I have this linear programming model I'm building but one of the constraints needs to specify that the solution's basic variables need to all be different from one another. This is an integer linear program.
How can we rewrite, for example, this constraint:
x1 <> x2
using strictly the inequality operators which LP constraints require?
An obvious first step is to rewrite it and begin to simplify the expression as follows.
(x1 <= x2) AND (x1 >= x2) :This says x1 = x2 using the inequality operators
NOT ( (x1 <= x2) AND (x1 >= x2) ) :Simply negate the above to get x1 <> x2
Now you might say I can stop here but that outer NOT is a problem.
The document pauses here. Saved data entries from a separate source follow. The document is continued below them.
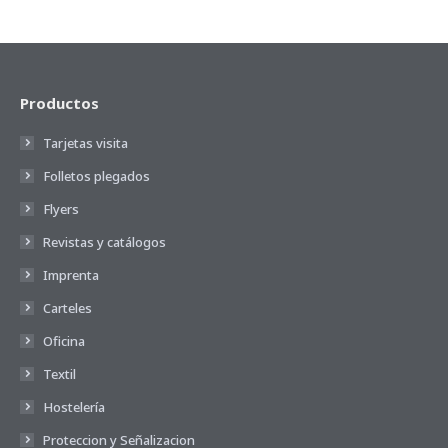
Productos
Tarjetas visita
Folletos plegados
Flyers
Revistas y catálogos
Imprenta
Carteles
Oficina
Textil
Hostelería
Proteccion y Señalizacion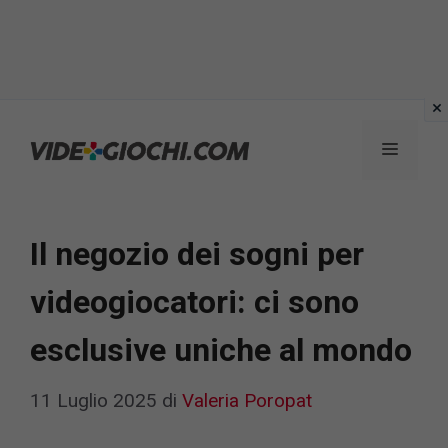
Vai
al
Menu
contenuto
Il negozio dei sogni per
videogiocatori: ci sono
esclusive uniche al mondo
11 Luglio 2025
di
Valeria Poropat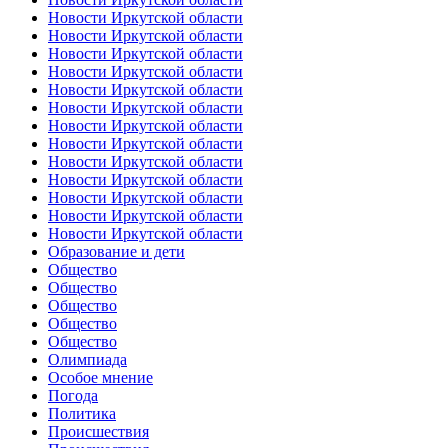
Новости Иркутской области
Новости Иркутской области
Новости Иркутской области
Новости Иркутской области
Новости Иркутской области
Новости Иркутской области
Новости Иркутской области
Новости Иркутской области
Новости Иркутской области
Новости Иркутской области
Новости Иркутской области
Новости Иркутской области
Новости Иркутской области
Образование и дети
Общество
Общество
Общество
Общество
Общество
Олимпиада
Особое мнение
Погода
Политика
Происшествия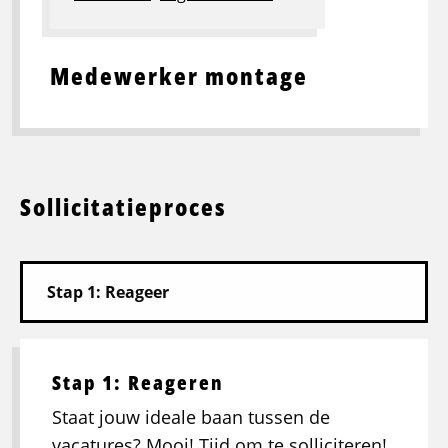
Medewerker montage
Sollicitatieproces
Stap 1: Reageren
Staat jouw ideale baan tussen de
vacatures? Mooi! Tijd om te solliciteren!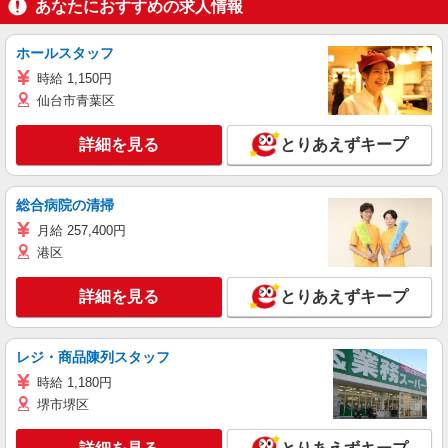
あなたにおすすめの求人情報
ホールスタッフ
時給 1,150円
仙台市青葉区
詳細を見る
とりあえずキープ
総合病院の清掃
月給 257,400円
港区
詳細を見る
とりあえずキープ
レジ・商品陳列スタッフ
時給 1,180円
堺市堺区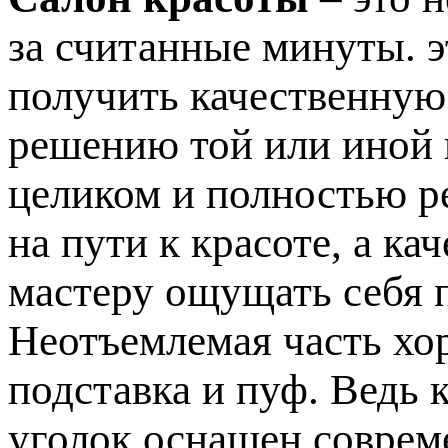
за считанные минуты. э
получить качественную
решению той или иной
целиком и полностью р
на пути к красоте, а к
мастеру ощущать себя 
Неотъемлемая часть хо
подставка и пуф. Ведь 
уголок оснащен соврем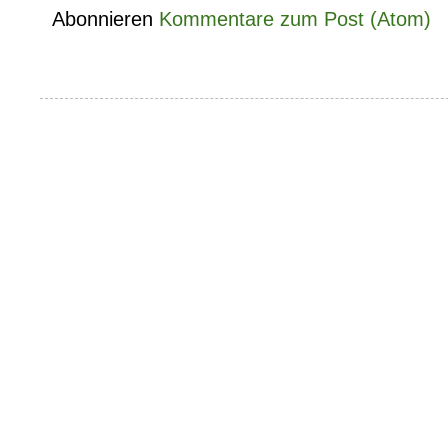
Abonnieren
Kommentare zum Post (Atom)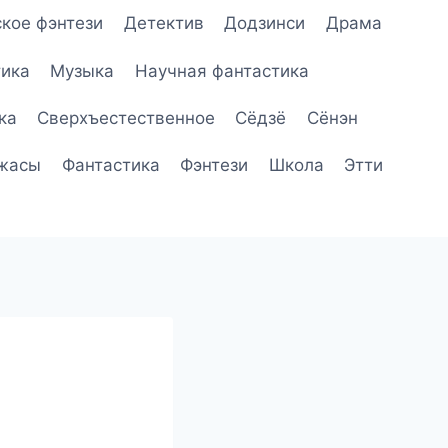
кое фэнтези
Детектив
Додзинси
Драма
ика
Музыка
Научная фантастика
ка
Сверхъестественное
Сёдзё
Сёнэн
жасы
Фантастика
Фэнтези
Школа
Этти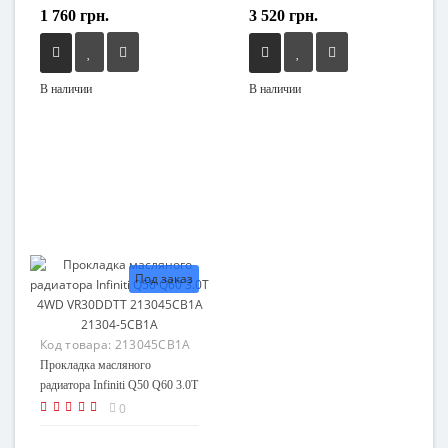
1 760 грн.
3 520 грн.
В наличии
В наличии
Под заказ
Код товара:
213045CB1A
Прокладка масляного
радиатора Infiniti Q50 Q60 3.0T
4WD VR30DDTT 213045CB1A
0
21304-5CB1A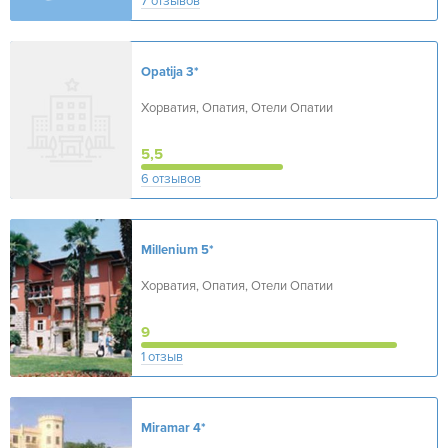
7 отзывов
Opatija
3*
Хорватия, Опатия, Отели Опатии
5,5
6 отзывов
Millenium
5*
Хорватия, Опатия, Отели Опатии
9
1 отзыв
Miramar
4*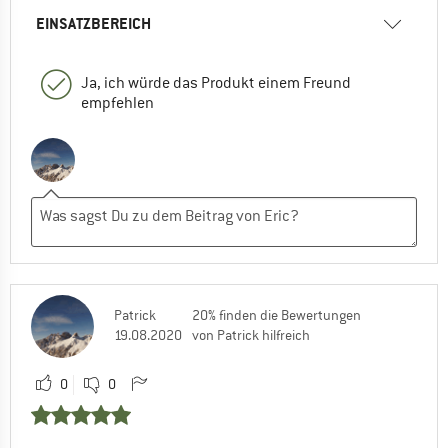
EINSATZBEREICH
Ja, ich würde das Produkt einem Freund
empfehlen
Patrick
20% finden die Bewertungen
19.08.2020
von Patrick hilfreich
0
0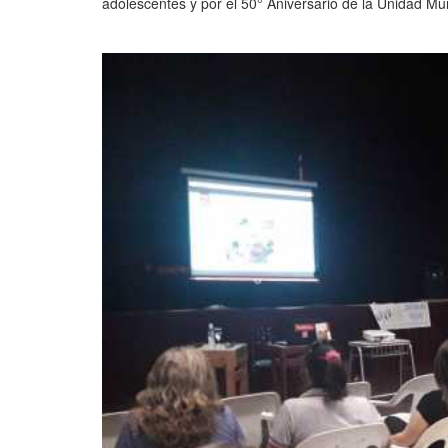
adolescentes y por el 50° Aniversario de la Unidad Mun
To write two separate constraints in an LP you have to get rid of that outer NOT operator. The AND operator is automatically implied to join all the constraints in an LP (ie., constraint A AND constraint B AND constraint C must all be satisfied in the feasible solutions.)
To get rid of the outer NOT operator we can use DeMorgan's Theorem but then we are stuck with an OR operator. We prefer AND operators to join our constraints. Here is DMT's effect on our expression:
NOT (x1 <= x2) OR NOT (x1 >= x2) :DMT
(x1 > x2) OR (x1 < x2) :Simplifying
This is now in the form
A OR B
which is nice except like I said that "OR" operator is a pain in the neck, since for our constraints we need something in the form
A AND B
How can a "not equals" inequality be transformed to be suitable for use in linear programs?
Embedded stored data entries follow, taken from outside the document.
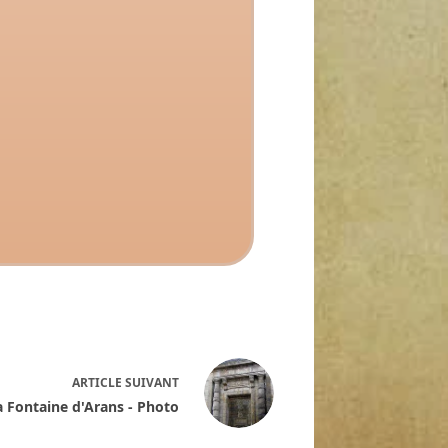
ARTICLE
SUIVANT
a Fontaine d'Arans - Photo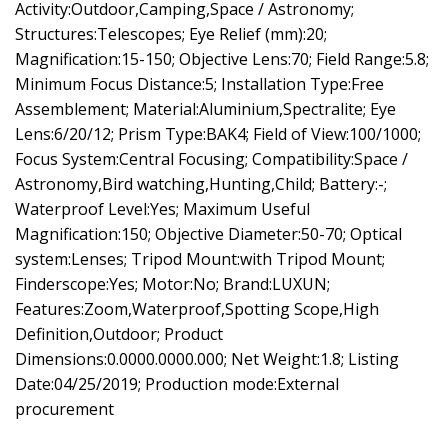
Activity:Outdoor,Camping,Space / Astronomy;
Structures:Telescopes; Eye Relief (mm):20;
Magnification:15-150; Objective Lens:70; Field Range:5.8;
Minimum Focus Distance:5; Installation Type:Free
Assemblement; Material:Aluminium,Spectralite; Eye
Lens:6/20/12; Prism Type:BAK4; Field of View:100/1000;
Focus System:Central Focusing; Compatibility:Space /
Astronomy,Bird watching,Hunting,Child; Battery:-;
Waterproof Level:Yes; Maximum Useful
Magnification:150; Objective Diameter:50-70; Optical
system:Lenses; Tripod Mount:with Tripod Mount;
Finderscope:Yes; Motor:No; Brand:LUXUN;
Features:Zoom,Waterproof,Spotting Scope,High
Definition,Outdoor; Product
Dimensions:0.0000.0000.000; Net Weight:1.8; Listing
Date:04/25/2019; Production mode:External
procurement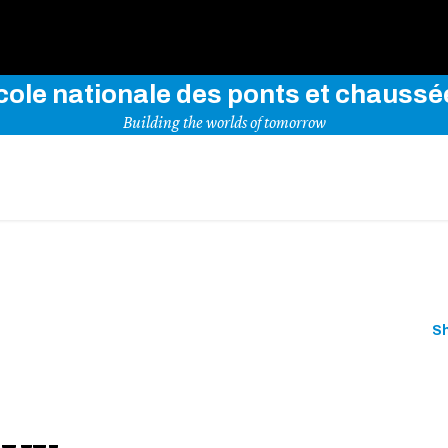
Use key words to explore our website
cole nationale des ponts et chaussé
Building the worlds of tomorrow
S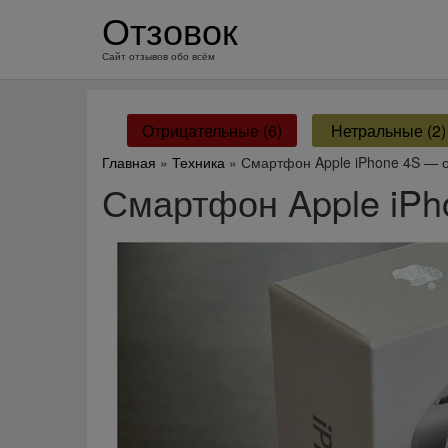
перейти
Отзовок
к
содержанию
Сайт отзывов обо всём
Отрицательные (6)
Нетральные (2)
Главная
»
Техника
» Смартфон Apple iPhone 4S — 
Смартфон Apple iPh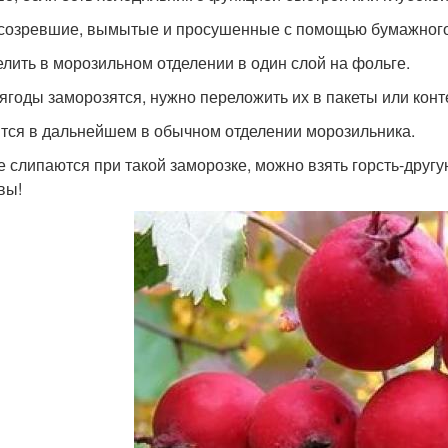
 созревшие, вымытые и просушенные с помощью бумажног
елить в морозильном отделении в один слой на фольге.
 ягоды заморозятся, нужно переложить их в пакеты или кон
тся в дальнейшем в обычном отделении морозильника.
е слипаются при такой заморозке, можно взять горсть-другую
вы!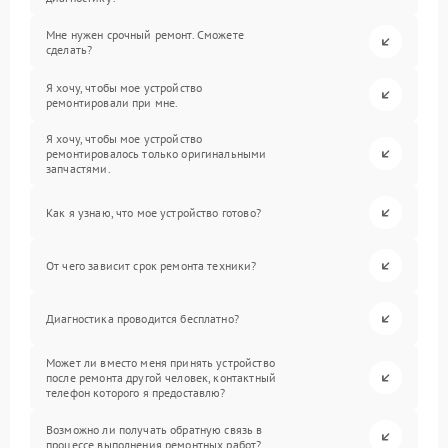
Мне нужен срочный ремонт. Сможете
сделать?
Я хочу, чтобы мое устройство
ремонтировали при мне.
Я хочу, чтобы мое устройство
ремонтировалось только оригинальными
запчастями.
Как я узнаю, что мое устройство готово?
От чего зависит срок ремонта техники?
Диагностика проводится бесплатно?
Может ли вместо меня принять устройство
после ремонта другой человек, контактный
телефон которого я предоставлю?
Возможно ли получать обратную связь в
процессе выполнения ремонтных работ?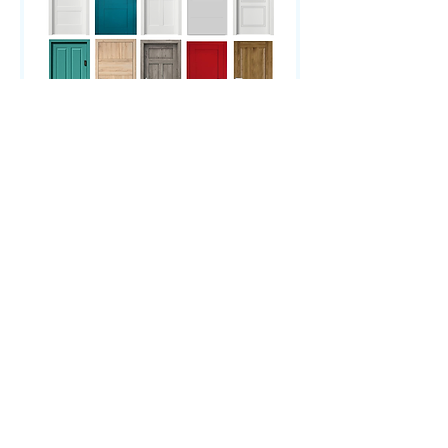
© 2024 by Ground Floor
Śrem wielkopolska
natoli@wp.pl
606314192
Inspiruj się naszymi
pomysłami
dołącz do nas na Facebooku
Is there such a transformation possible?
Thanks for reading.
Best Answer
If you want $x_1\neq x_2$, you can linearize $|x_1-x_2|\ge \varepsilon$, for example by introducing a boolean variable $y=1$ if and only if $x_1-x_2\ge \varepsilon$, and by imposing:
$$ x_1-x_2\le -\varepsilon +My\quad \mbox{and}\quad x_1-x_2\ge \varepsilon-(1-y)M $$
Note: $\varepsilon$ is a "very small" constant close to zero and $M$ a very large integer.